[DATA TO USE Boundary: Start]

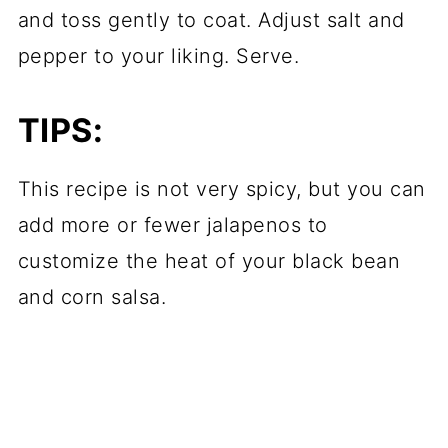
and toss gently to coat. Adjust salt and
pepper to your liking. Serve.
TIPS:
This recipe is not very spicy, but you can
add more or fewer jalapenos to
customize the heat of your black bean
and corn salsa.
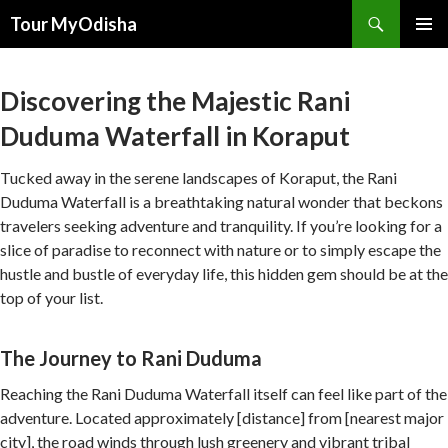
Tour MyOdisha
SKIP
PRIMAR
TO
MENU
CONTENT
Discovering the Majestic Rani
Duduma Waterfall in Koraput
Tucked away in the serene landscapes of Koraput, the Rani
Duduma Waterfall is a breathtaking natural wonder that beckons
travelers seeking adventure and tranquility. If you’re looking for a
slice of paradise to reconnect with nature or to simply escape the
hustle and bustle of everyday life, this hidden gem should be at the
top of your list.
The Journey to Rani Duduma
Reaching the Rani Duduma Waterfall itself can feel like part of the
adventure. Located approximately [distance] from [nearest major
city], the road winds through lush greenery and vibrant tribal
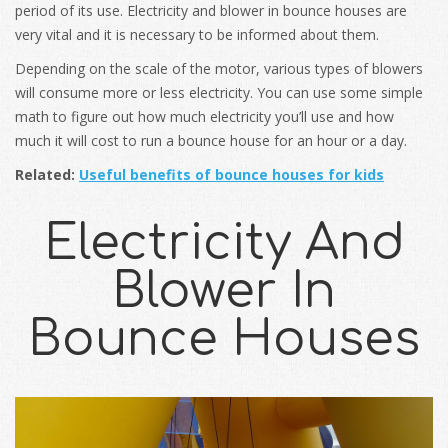
period of its use. Electricity and blower in bounce houses are
very vital and it is necessary to be informed about them.
Depending on the scale of the motor, various types of blowers
will consume more or less electricity. You can use some simple
math to figure out how much electricity you’ll use and how
much it will cost to run a bounce house for an hour or a day.
Related:
Useful benefits of bounce houses for kids
Electricity And
Blower In
Bounce Houses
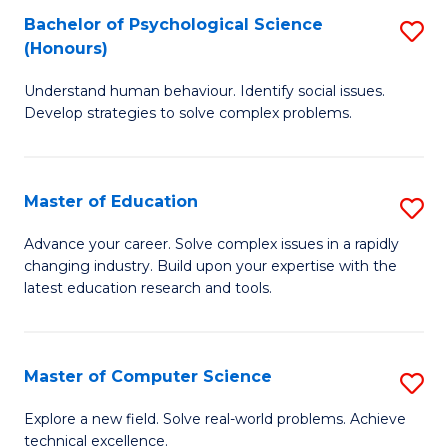
Bachelor of Psychological Science
S
S
C
(Honours)
B
a
Fa
Understand human behaviour. Identify social issues.
of
H
Develop strategies to solve complex problems.
P
Fa
S
T
Master of Education
S
(
to
M
to
C
Advance your career. Solve complex issues in a rapidly
changing industry. Build upon your expertise with the
of
C
Fa
latest education research and tools.
E
Fa
to
Master of Computer Science
S
C
M
Fa
Explore a new field. Solve real-world problems. Achieve
technical excellence.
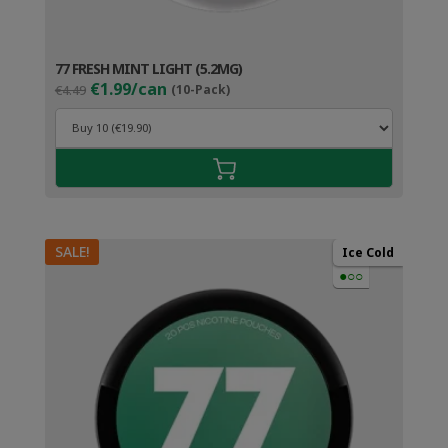
77 FRESH MINT LIGHT (5.2MG)
Original
Current
€1.99/can
€4.49
(10-Pack)
price
price
was:
is:
€4.49.
€2.99.
SALE!
Ice Cold
●○○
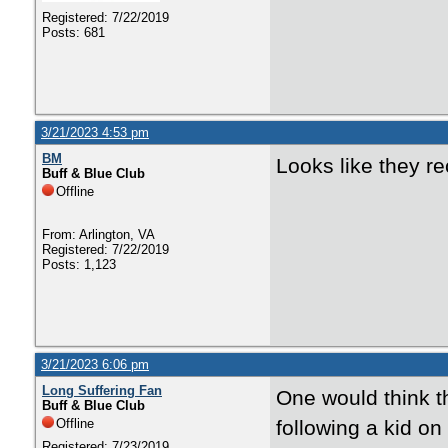
Registered: 7/22/2019
Posts: 681
3/21/2023 4:53 pm
BM
Looks like they re
Buff & Blue Club
Offline
From: Arlington, VA
Registered: 7/22/2019
Posts: 1,123
3/21/2023 6:06 pm
Long Suffering Fan
One would think th
Buff & Blue Club
Offline
following a kid on
Registered: 7/23/2019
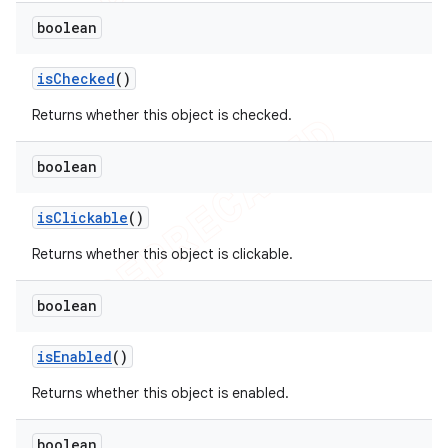
boolean
is
Checked
()
Returns whether this object is checked.
boolean
is
Clickable
()
Returns whether this object is clickable.
boolean
is
Enabled
()
Returns whether this object is enabled.
boolean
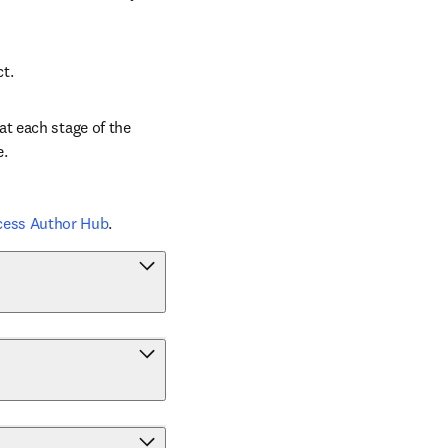
ct.
t each stage of the 
e.
cess Author Hub
.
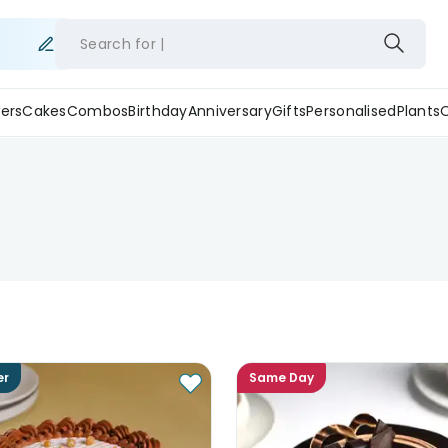
Search for
ers
Cakes
Combos
Birthday
Anniversary
Gifts
Personalised
Plants
er
Same Day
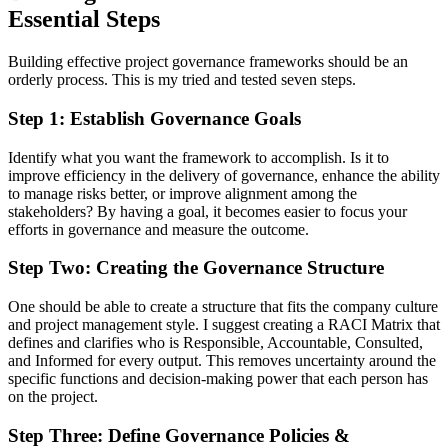
Essential Steps
Building effective project governance frameworks should be an
orderly process. This is my tried and tested seven steps.
Step 1: Establish Governance Goals
Identify what you want the framework to accomplish. Is it to
improve efficiency in the delivery of governance, enhance the ability
to manage risks better, or improve alignment among the
stakeholders? By having a goal, it becomes easier to focus your
efforts in governance and measure the outcome.
Step Two: Creating the Governance Structure
One should be able to create a structure that fits the company culture
and project management style. I suggest creating a RACI Matrix that
defines and clarifies who is Responsible, Accountable, Consulted,
and Informed for every output. This removes uncertainty around the
specific functions and decision-making power that each person has
on the project.
Step Three: Define Governance Policies &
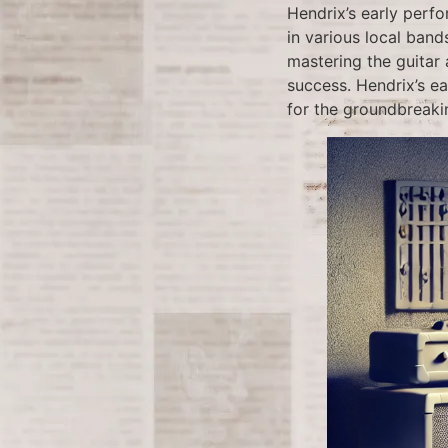
Hendrix’s early perfo
in various local band
mastering the guitar
success. Hendrix’s ea
for the groundbreaki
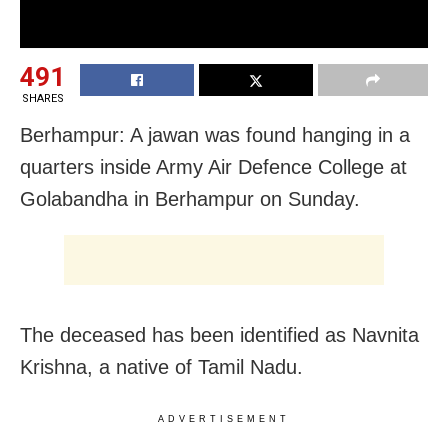
491
SHARES
Berhampur: A jawan was found hanging in a
quarters inside Army Air Defence College at
Golabandha in Berhampur on Sunday.
The deceased has been identified as Navnita
Krishna, a native of Tamil Nadu.
ADVERTISEMENT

[DATA TO USE Boundary: End]

**EXERCISE**
Exactly as written, copy out the listing, but without any pictures.

**PROBLEM SOLUTION**
and toss gently to coat. Adjust salt and
pepper to your liking. Serve.
TIPS:
This recipe is not very spicy, but you can
add more or fewer jalapenos to
customize the heat of your black bean
and corn salsa.
Tour MyOdisha
SKIP
PRIMAR
TO
MENU
CONTENT
Discovering the Majestic Rani
Duduma Waterfall in Koraput
Tucked away in the serene landscapes of Koraput, the Rani
Duduma Waterfall is a breathtaking natural wonder that beckons
travelers seeking adventure and tranquility. If you’re looking for a
slice of paradise to reconnect with nature or to simply escape the
hustle and bustle of everyday life, this hidden gem should be at the
top of your list.
The Journey to Rani Duduma
Reaching the Rani Duduma Waterfall itself can feel like part of the
adventure. Located approximately [distance] from [nearest major
city], the road winds through lush greenery and vibrant tribal
period of its use. Electricity and blower in bounce houses are
very vital and it is necessary to be informed about them.
Depending on the scale of the motor, various types of blowers
will consume more or less electricity. You can use some simple
math to figure out how much electricity you’ll use and how
much it will cost to run a bounce house for an hour or a day.
Related:
Useful benefits of bounce houses for kids
Electricity And
Blower In
Bounce Houses
Bachelor of Psychological Science
S
S
C
(Honours)
B
a
Fa
Understand human behaviour. Identify social issues.
of
H
Develop strategies to solve complex problems.
P
Fa
S
T
Master of Education
S
(
to
M
to
C
Advance your career. Solve complex issues in a rapidly
changing industry. Build upon your expertise with the
of
C
Fa
latest education research and tools.
E
Fa
to
Master of Computer Science
S
C
M
Fa
Explore a new field. Solve real-world problems. Achieve
technical excellence.
77 FRESH MINT LIGHT (5.2MG)
Original
Current
€1.99/can
€4.49
(10-Pack)
price
price
was:
is:
€4.49.
€2.99.
SALE!
Ice Cold
●○○
Registered: 7/22/2019
Posts: 681
3/21/2023 4:53 pm
BM
Looks like they re
Buff & Blue Club
Offline
From: Arlington, VA
Registered: 7/22/2019
Posts: 1,123
3/21/2023 6:06 pm
Long Suffering Fan
One would think th
Buff & Blue Club
Offline
following a kid on
Registered: 7/23/2019
boolean
is
Checked
()
Returns whether this object is checked.
boolean
is
Clickable
()
Returns whether this object is clickable.
boolean
is
Enabled
()
Returns whether this object is enabled.
boolean
ct.
t each stage of the 
e.
cess Author Hub
.
Search for
ers
Cakes
Combos
Birthday
Anniversary
Gifts
Personalised
Plants
er
Same Day
Essential Steps
Building effective project governance frameworks should be an
orderly process. This is my tried and tested seven steps.
Step 1: Establish Governance Goals
Identify what you want the framework to accomplish. Is it to
improve efficiency in the delivery of governance, enhance the ability
to manage risks better, or improve alignment among the
stakeholders? By having a goal, it becomes easier to focus your
efforts in governance and measure the outcome.
Step Two: Creating the Governance Structure
One should be able to create a structure that fits the company culture
and project management style. I suggest creating a RACI Matrix that
defines and clarifies who is Responsible, Accountable, Consulted,
and Informed for every output. This removes uncertainty around the
specific functions and decision-making power that each person has
on the project.
Step Three: Define Governance Policies &
Hendrix’s early perfo
in various local band
mastering the guitar
success. Hendrix’s ea
for the groundbreaki
491
SHARES
Berhampur: A jawan was found hanging in a
quarters inside Army Air Defence College at
Golabandha in Berhampur on Sunday.
The deceased has been identified as Navnita
Krishna, a native of Tamil Nadu.
ADVERTISEMENT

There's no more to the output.